→ Task directions:
Your reply is to be the lines below, exactly as written, with images omitted.

Dataset entries:
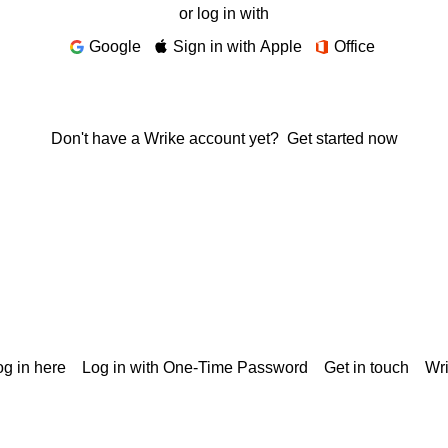
or log in with
Google
Sign in with Apple
Office
Don't have a Wrike account yet?
Get started now
g in here
Log in with One-Time Password
Get in touch
Wr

→ Answer box:
or log in with
Google
Sign in with Apple
Office
Don't have a Wrike account yet?
Get started now
g in here
Log in with One-Time Password
Get in touch
Wr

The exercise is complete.